**Directions for this task**
Write out again the lines from the line with "Whatever the reasonin" up to and including the line with "for individual and", exactly as they stand below, and skip any picture.

**Provided records**
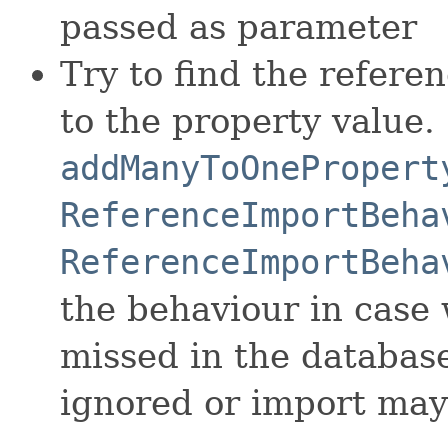
passed as parameter
Try to find the refere
to the property value.
addManyToOnePropert
ReferenceImportBeha
ReferenceImportBeha
the behaviour in case 
missed in the database
ignored or import may 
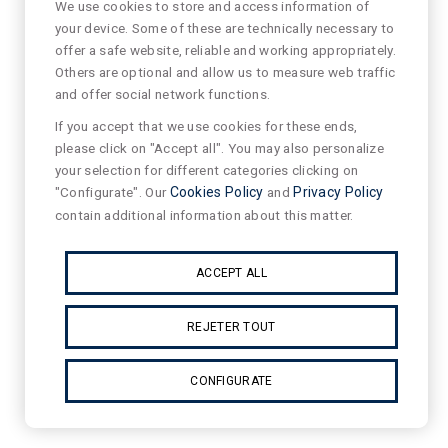
We use cookies to store and access information of
your device. Some of these are technically necessary to
offer a safe website, reliable and working appropriately.
Others are optional and allow us to measure web traffic
and offer social network functions.
If you accept that we use cookies for these ends,
please click on "Accept all". You may also personalize
your selection for different categories clicking on
"Configurate". Our
Cookies Policy
and
Privacy Policy
contain additional information about this matter.
ACCEPT ALL
REJETER TOUT
CONFIGURATE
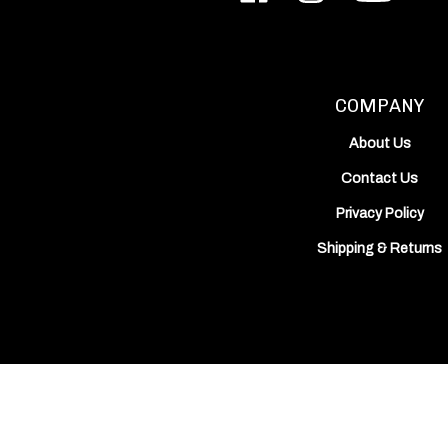
Inc.
Inc.
Works,
on
on
Inc.'s
Facebook
Instagram
YouTube
Channel
COMPANY
About Us
Contact Us
Privacy Policy
Shipping
&
Returns
View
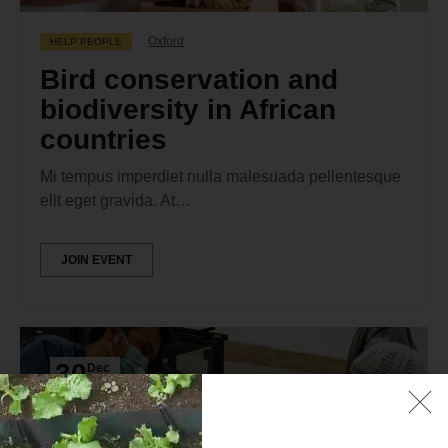
Oxford
HELP PEOPLE
Bird conservation and
biodiversity in African
countries
Mi tempus imperdiet nulla malesuada pellentesque
elit eget gravida. At…
JOIN EVENT
30
Dec
2024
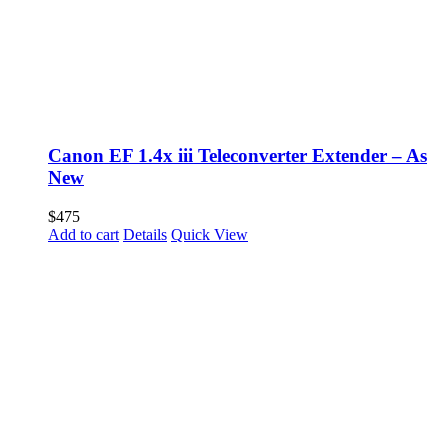
Canon EF 1.4x iii Teleconverter Extender – As
New
$
475
Add to cart
Details
Quick View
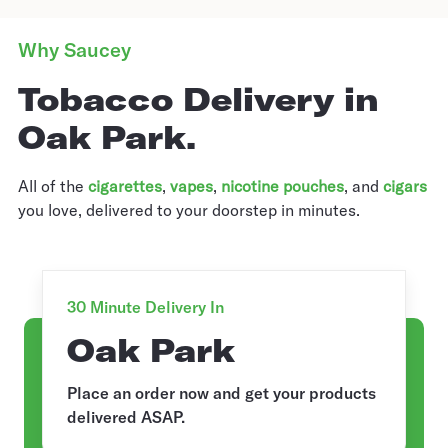
Why Saucey
Tobacco Delivery in
Oak Park.
All of the
cigarettes
,
vapes
,
nicotine pouches
, and
cigars
you love, delivered to your doorstep in minutes.
30 Minute Delivery In
Oak Park
Place an order now and get your products
delivered ASAP.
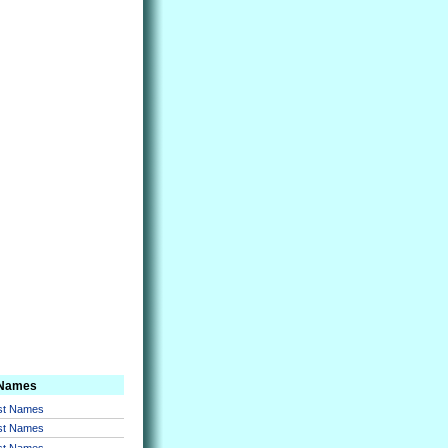
 Names
rst Names
rst Names
rst Names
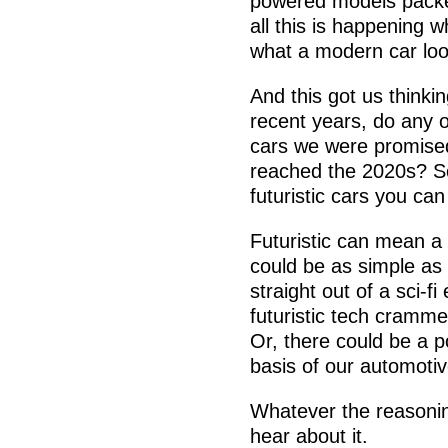
powered models packed
all this is happening 
what a modern car look
And this got us thinki
recent years, do any o
cars we were promised
reached the 2020s? S
futuristic cars you can
Futuristic can mean a 
could be as simple as 
straight out of a sci-fi
futuristic tech crammed
Or, there could be a po
basis of our automotiv
Whatever the reasonin
hear about it.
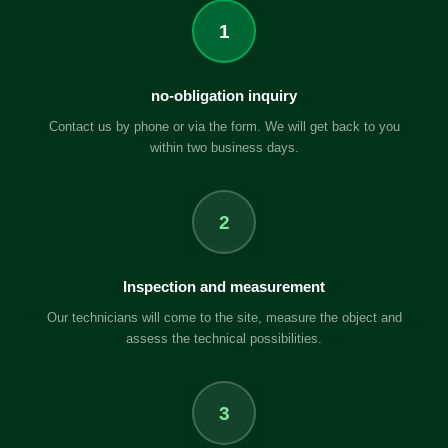
1
no-obligation inquiry
Contact us by phone or via the form. We will get back to you
within two business days.
2
Inspection and measurement
Our technicians will come to the site, measure the object and
assess the technical possibilities.
3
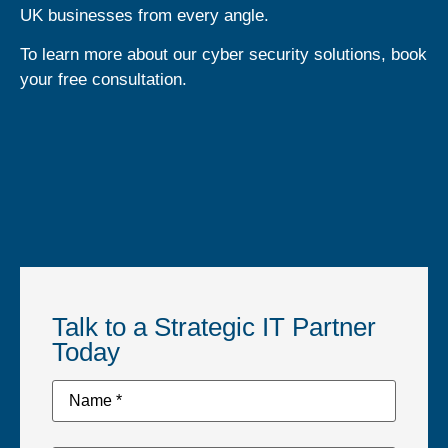
UK businesses from every angle.
To learn more about our cyber security solutions, book
your free consultation.
Talk to a Strategic IT Partner
Today
Name
*
*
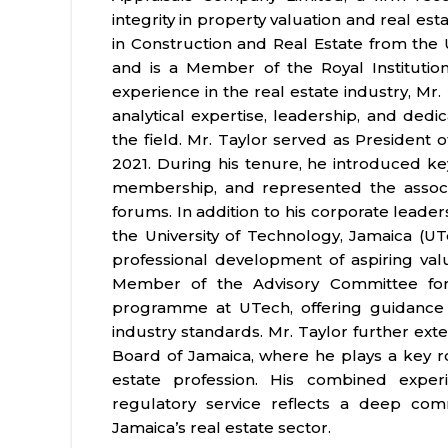
integrity in property valuation and real e
in Construction and Real Estate from the
and is a Member of the Royal Institution
experience in the real estate industry, Mr
analytical expertise, leadership, and dedi
the field. Mr. Taylor served as President 
2021. During his tenure, he introduced ke
membership, and represented the associa
forums. In addition to his corporate leader
the University of Technology, Jamaica (U
professional development of aspiring valua
Member of the Advisory Committee fo
programme at UTech, offering guidance 
industry standards. Mr. Taylor further exte
Board of Jamaica, where he plays a key ro
estate profession. His combined experi
regulatory service reflects a deep co
Jamaica’s real estate sector.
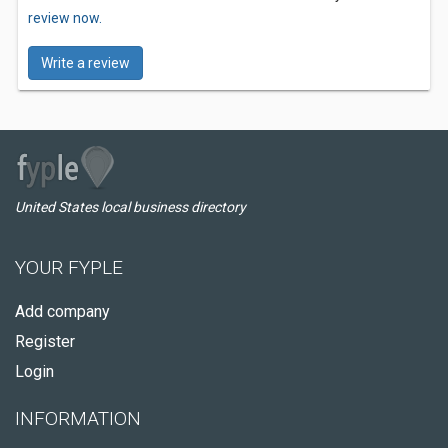
review now.
Write a review
United States local business directory
YOUR FYPLE
Add company
Register
Login
INFORMATION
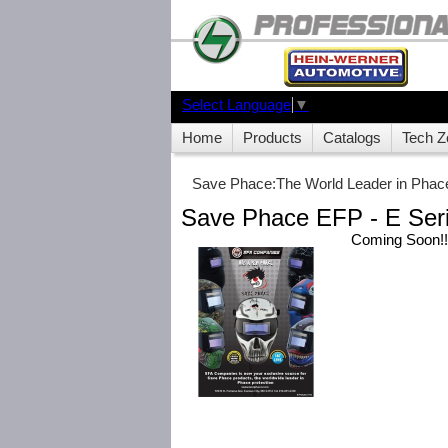
Select Language
▼
Home
Products
Catalogs
Tech Z
Save Phace:The World Leader in Phace
Save Phace EFP - E Ser
Coming Soon!!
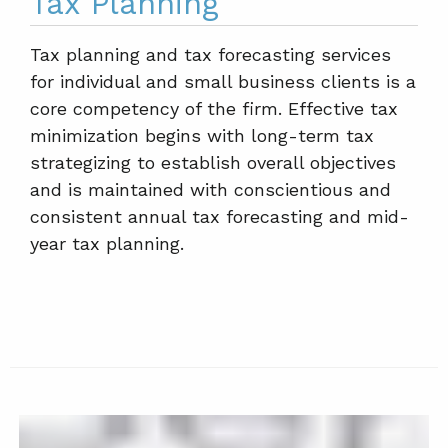
Tax Planning
Tax planning and tax forecasting services
for individual and small business clients is a
core competency of the firm. Effective tax
minimization begins with long-term tax
strategizing to establish overall objectives
and is maintained with conscientious and
consistent annual tax forecasting and mid-
year tax planning.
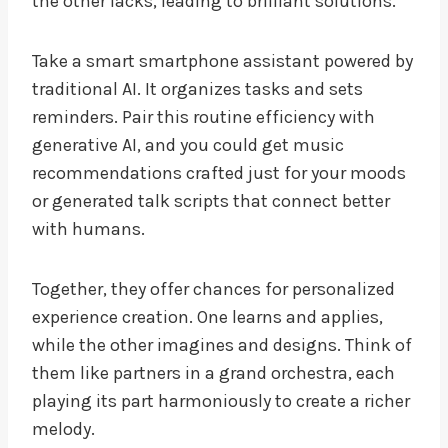
the other lacks, leading to brilliant solutions.
Take a smart smartphone assistant powered by
traditional AI. It organizes tasks and sets
reminders. Pair this routine efficiency with
generative AI, and you could get music
recommendations crafted just for your moods
or generated talk scripts that connect better
with humans.
Together, they offer chances for personalized
experience creation. One learns and applies,
while the other imagines and designs. Think of
them like partners in a grand orchestra, each
playing its part harmoniously to create a richer
melody.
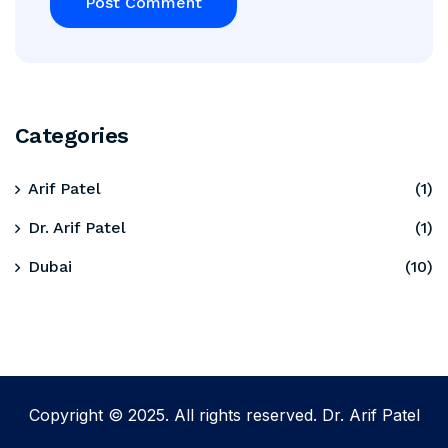
Categories
Arif Patel
(1)
Dr. Arif Patel
(1)
Dubai
(10)
Copyright © 2025. All rights reserved. Dr. Arif Patel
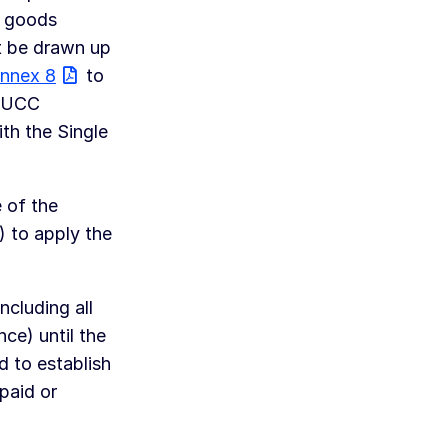
d goods
t be drawn up
nnex 8
to
 UCC
th the Single
 of the
) to apply the
cluding all
nce) until the
d to establish
paid or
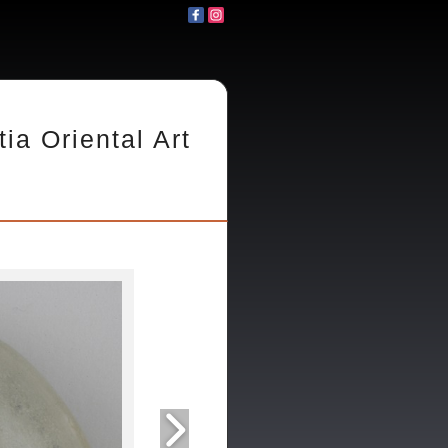
tia Oriental Art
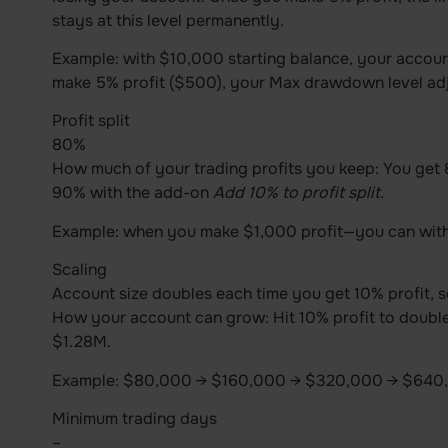
stays at this level permanently.
Example: with $10,000 starting balance, your accoun
make 5% profit ($500), your Max drawdown level adj
Profit split
80%
How much of your trading profits you keep: You get 80
90% with the add-on
Add 10% to profit split.
Example: when you make $1,000 profit—you can wit
Scaling
Account size doubles each time you get 10% profit, s
How your account can grow: Hit 10% profit to doubl
$1.28M.
Example: $80,000 → $160,000 → $320,000 → $640,
Minimum trading days
–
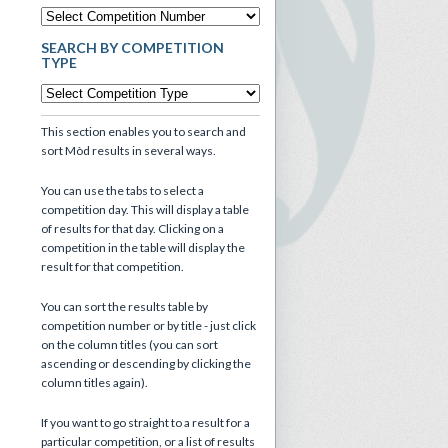
SEARCH BY COMPETITION
TYPE
This section enables you to search and
sort Mòd results in several ways.
You can use the tabs to select a
competition day. This will display a table
of results for that day. Clicking on a
competition in the table will display the
result for that competition.
You can sort the results table by
competition number or by title - just click
on the column titles (you can sort
ascending or descending by clicking the
column titles again).
If you want to go straight to a result for a
particular competition, or a list of results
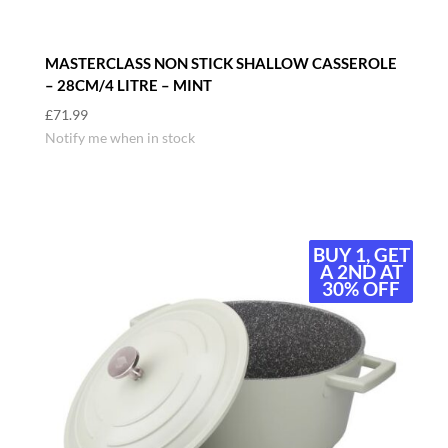
MASTERCLASS NON STICK SHALLOW CASSEROLE
– 28CM/4 LITRE – MINT
£
71.99
Notify me when in stock
BUY 1, GET
BUY 1, GET
A 2ND AT
A 2ND AT
30% OFF
30% OFF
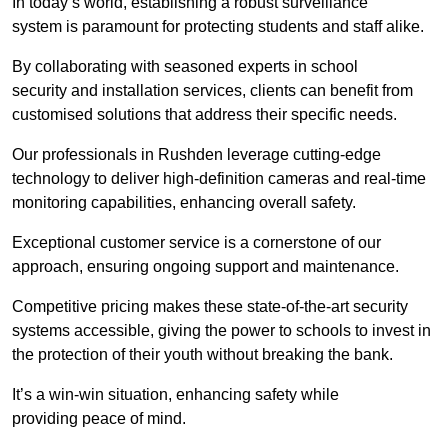
In today’s world, establishing a robust surveillance
system is paramount for protecting students and staff alike.
By collaborating with seasoned experts in school
security and installation services, clients can benefit from
customised solutions that address their specific needs.
Our professionals in Rushden leverage cutting-edge
technology to deliver high-definition cameras and real-time
monitoring capabilities, enhancing overall safety.
Exceptional customer service is a cornerstone of our
approach, ensuring ongoing support and maintenance.
Competitive pricing makes these state-of-the-art security
systems accessible, giving the power to schools to invest in
the protection of their youth without breaking the bank.
It’s a win-win situation, enhancing safety while
providing peace of mind.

**Exercise output**
Whatever the reasonin
hear about it.
1
no-obligation inquiry
Contact us by phone or via the form. We will get back to you
within two business days.
2
Inspection and measurement
Our technicians will come to the site, measure the object and
assess the technical possibilities.
3
UK businesses from every angle.
To learn more about our cyber security solutions, book
your free consultation.
Talk to a Strategic IT Partner
Today
Name
*
*
integrity in property valuation and real e
in Construction and Real Estate from the
and is a Member of the Royal Institution
experience in the real estate industry, Mr
analytical expertise, leadership, and dedi
the field. Mr. Taylor served as President 
2021. During his tenure, he introduced ke
membership, and represented the associa
forums. In addition to his corporate leader
the University of Technology, Jamaica (U
professional development of aspiring valua
Member of the Advisory Committee fo
programme at UTech, offering guidance 
industry standards. Mr. Taylor further exte
Board of Jamaica, where he plays a key ro
estate profession. His combined experi
regulatory service reflects a deep co
Jamaica’s real estate sector.
review now.
Write a review
United States local business directory
YOUR FYPLE
Add company
Register
Login
INFORMATION
Select Language
▼
Home
Products
Catalogs
Tech Z
Save Phace:The World Leader in Phace
Save Phace EFP - E Ser
Coming Soon!!
Tax Planning
Tax planning and tax forecasting services
for individual and small business clients is a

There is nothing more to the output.